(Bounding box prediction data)
■ ■ ■ ■ ■ ■ ■

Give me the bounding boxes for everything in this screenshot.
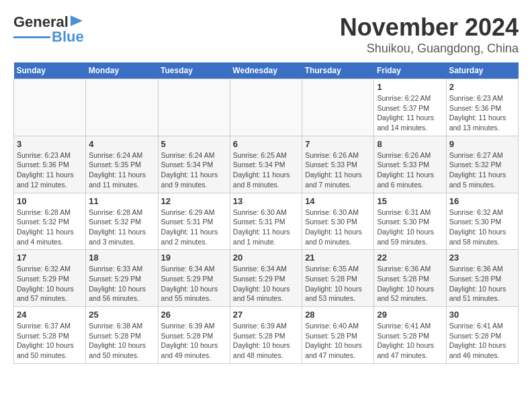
day-number: 2 bbox=[449, 82, 515, 92]
day-number: 27 bbox=[233, 310, 299, 320]
day-info: Sunrise: 6:23 AM Sunset: 5:36 PM Dayligh… bbox=[17, 150, 83, 190]
calendar-cell bbox=[302, 79, 374, 136]
weekday-header-tuesday: Tuesday bbox=[158, 62, 230, 79]
day-number: 19 bbox=[161, 253, 227, 263]
calendar-cell: 24Sunrise: 6:37 AM Sunset: 5:28 PM Dayli… bbox=[14, 307, 86, 364]
day-info: Sunrise: 6:40 AM Sunset: 5:28 PM Dayligh… bbox=[305, 321, 371, 361]
day-info: Sunrise: 6:23 AM Sunset: 5:36 PM Dayligh… bbox=[449, 93, 515, 133]
day-info: Sunrise: 6:37 AM Sunset: 5:28 PM Dayligh… bbox=[17, 321, 83, 361]
day-info: Sunrise: 6:41 AM Sunset: 5:28 PM Dayligh… bbox=[377, 321, 443, 361]
calendar-cell: 2Sunrise: 6:23 AM Sunset: 5:36 PM Daylig… bbox=[446, 79, 518, 136]
weekday-header-saturday: Saturday bbox=[446, 62, 518, 79]
calendar-table: SundayMondayTuesdayWednesdayThursdayFrid… bbox=[13, 62, 519, 364]
day-number: 7 bbox=[305, 139, 371, 149]
calendar-week-row: 3Sunrise: 6:23 AM Sunset: 5:36 PM Daylig… bbox=[14, 136, 519, 193]
day-number: 29 bbox=[377, 310, 443, 320]
day-number: 3 bbox=[17, 139, 83, 149]
day-number: 4 bbox=[89, 139, 154, 149]
day-number: 13 bbox=[233, 196, 299, 206]
day-info: Sunrise: 6:30 AM Sunset: 5:30 PM Dayligh… bbox=[305, 208, 371, 247]
day-info: Sunrise: 6:29 AM Sunset: 5:31 PM Dayligh… bbox=[161, 208, 227, 247]
day-info: Sunrise: 6:34 AM Sunset: 5:29 PM Dayligh… bbox=[161, 264, 227, 304]
calendar-cell: 6Sunrise: 6:25 AM Sunset: 5:34 PM Daylig… bbox=[230, 136, 302, 193]
day-info: Sunrise: 6:28 AM Sunset: 5:32 PM Dayligh… bbox=[17, 208, 83, 247]
day-info: Sunrise: 6:32 AM Sunset: 5:29 PM Dayligh… bbox=[17, 264, 83, 304]
day-number: 9 bbox=[449, 139, 515, 149]
calendar-cell: 23Sunrise: 6:36 AM Sunset: 5:28 PM Dayli… bbox=[446, 250, 518, 307]
day-info: Sunrise: 6:34 AM Sunset: 5:29 PM Dayligh… bbox=[233, 264, 299, 304]
day-number: 21 bbox=[305, 253, 371, 263]
location-title: Shuikou, Guangdong, China bbox=[340, 42, 519, 56]
calendar-cell bbox=[86, 79, 158, 136]
weekday-header-thursday: Thursday bbox=[302, 62, 374, 79]
day-info: Sunrise: 6:31 AM Sunset: 5:30 PM Dayligh… bbox=[377, 208, 443, 247]
day-number: 28 bbox=[305, 310, 371, 320]
calendar-cell: 11Sunrise: 6:28 AM Sunset: 5:32 PM Dayli… bbox=[86, 193, 158, 250]
weekday-header-sunday: Sunday bbox=[14, 62, 86, 79]
day-info: Sunrise: 6:33 AM Sunset: 5:29 PM Dayligh… bbox=[89, 264, 154, 304]
calendar-cell bbox=[14, 79, 86, 136]
day-info: Sunrise: 6:41 AM Sunset: 5:28 PM Dayligh… bbox=[449, 321, 515, 361]
calendar-cell: 18Sunrise: 6:33 AM Sunset: 5:29 PM Dayli… bbox=[86, 250, 158, 307]
day-info: Sunrise: 6:26 AM Sunset: 5:33 PM Dayligh… bbox=[377, 150, 443, 190]
calendar-cell bbox=[230, 79, 302, 136]
calendar-week-row: 24Sunrise: 6:37 AM Sunset: 5:28 PM Dayli… bbox=[14, 307, 519, 364]
calendar-cell: 5Sunrise: 6:24 AM Sunset: 5:34 PM Daylig… bbox=[158, 136, 230, 193]
day-info: Sunrise: 6:24 AM Sunset: 5:34 PM Dayligh… bbox=[161, 150, 227, 190]
title-section: November 2024 Shuikou, Guangdong, China bbox=[340, 13, 519, 56]
calendar-cell: 15Sunrise: 6:31 AM Sunset: 5:30 PM Dayli… bbox=[374, 193, 446, 250]
calendar-cell: 19Sunrise: 6:34 AM Sunset: 5:29 PM Dayli… bbox=[158, 250, 230, 307]
calendar-cell: 22Sunrise: 6:36 AM Sunset: 5:28 PM Dayli… bbox=[374, 250, 446, 307]
calendar-cell: 26Sunrise: 6:39 AM Sunset: 5:28 PM Dayli… bbox=[158, 307, 230, 364]
calendar-cell: 21Sunrise: 6:35 AM Sunset: 5:28 PM Dayli… bbox=[302, 250, 374, 307]
day-info: Sunrise: 6:24 AM Sunset: 5:35 PM Dayligh… bbox=[89, 150, 154, 190]
calendar-week-row: 17Sunrise: 6:32 AM Sunset: 5:29 PM Dayli… bbox=[14, 250, 519, 307]
day-info: Sunrise: 6:27 AM Sunset: 5:32 PM Dayligh… bbox=[449, 150, 515, 190]
day-info: Sunrise: 6:32 AM Sunset: 5:30 PM Dayligh… bbox=[449, 208, 515, 247]
calendar-cell: 16Sunrise: 6:32 AM Sunset: 5:30 PM Dayli… bbox=[446, 193, 518, 250]
logo-arrow-icon bbox=[71, 14, 84, 28]
day-info: Sunrise: 6:36 AM Sunset: 5:28 PM Dayligh… bbox=[449, 264, 515, 304]
calendar-cell: 30Sunrise: 6:41 AM Sunset: 5:28 PM Dayli… bbox=[446, 307, 518, 364]
calendar-week-row: 1Sunrise: 6:22 AM Sunset: 5:37 PM Daylig… bbox=[14, 79, 519, 136]
day-info: Sunrise: 6:35 AM Sunset: 5:28 PM Dayligh… bbox=[305, 264, 371, 304]
calendar-week-row: 10Sunrise: 6:28 AM Sunset: 5:32 PM Dayli… bbox=[14, 193, 519, 250]
day-info: Sunrise: 6:39 AM Sunset: 5:28 PM Dayligh… bbox=[233, 321, 299, 361]
day-info: Sunrise: 6:39 AM Sunset: 5:28 PM Dayligh… bbox=[161, 321, 227, 361]
day-info: Sunrise: 6:26 AM Sunset: 5:33 PM Dayligh… bbox=[305, 150, 371, 190]
calendar-cell: 17Sunrise: 6:32 AM Sunset: 5:29 PM Dayli… bbox=[14, 250, 86, 307]
calendar-cell bbox=[158, 79, 230, 136]
day-info: Sunrise: 6:36 AM Sunset: 5:28 PM Dayligh… bbox=[377, 264, 443, 304]
day-number: 20 bbox=[233, 253, 299, 263]
day-number: 18 bbox=[89, 253, 154, 263]
weekday-header-monday: Monday bbox=[86, 62, 158, 79]
calendar-cell: 13Sunrise: 6:30 AM Sunset: 5:31 PM Dayli… bbox=[230, 193, 302, 250]
day-number: 6 bbox=[233, 139, 299, 149]
logo-blue: Blue bbox=[52, 28, 84, 46]
weekday-header-wednesday: Wednesday bbox=[230, 62, 302, 79]
calendar-cell: 7Sunrise: 6:26 AM Sunset: 5:33 PM Daylig… bbox=[302, 136, 374, 193]
svg-marker-0 bbox=[71, 15, 83, 26]
day-info: Sunrise: 6:38 AM Sunset: 5:28 PM Dayligh… bbox=[89, 321, 154, 361]
calendar-cell: 25Sunrise: 6:38 AM Sunset: 5:28 PM Dayli… bbox=[86, 307, 158, 364]
day-number: 23 bbox=[449, 253, 515, 263]
day-number: 24 bbox=[17, 310, 83, 320]
day-number: 10 bbox=[17, 196, 83, 206]
day-number: 11 bbox=[89, 196, 154, 206]
day-number: 22 bbox=[377, 253, 443, 263]
calendar-cell: 3Sunrise: 6:23 AM Sunset: 5:36 PM Daylig… bbox=[14, 136, 86, 193]
calendar-cell: 9Sunrise: 6:27 AM Sunset: 5:32 PM Daylig… bbox=[446, 136, 518, 193]
day-number: 14 bbox=[305, 196, 371, 206]
day-info: Sunrise: 6:25 AM Sunset: 5:34 PM Dayligh… bbox=[233, 150, 299, 190]
calendar-cell: 8Sunrise: 6:26 AM Sunset: 5:33 PM Daylig… bbox=[374, 136, 446, 193]
calendar-cell: 27Sunrise: 6:39 AM Sunset: 5:28 PM Dayli… bbox=[230, 307, 302, 364]
calendar-cell: 1Sunrise: 6:22 AM Sunset: 5:37 PM Daylig… bbox=[374, 79, 446, 136]
weekday-header-friday: Friday bbox=[374, 62, 446, 79]
calendar-cell: 12Sunrise: 6:29 AM Sunset: 5:31 PM Dayli… bbox=[158, 193, 230, 250]
day-number: 12 bbox=[161, 196, 227, 206]
calendar-cell: 10Sunrise: 6:28 AM Sunset: 5:32 PM Dayli… bbox=[14, 193, 86, 250]
day-number: 1 bbox=[377, 82, 443, 92]
day-info: Sunrise: 6:30 AM Sunset: 5:31 PM Dayligh… bbox=[233, 208, 299, 247]
day-number: 30 bbox=[449, 310, 515, 320]
day-info: Sunrise: 6:28 AM Sunset: 5:32 PM Dayligh… bbox=[89, 208, 154, 247]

■ ■ ■ ■ ■ ■ ■

▶ WORK ITEM
Based on the records above, how many lines hold the string "header"? Answer with the number by itself.

▶ OUTPUT OF THE EXERCISE
7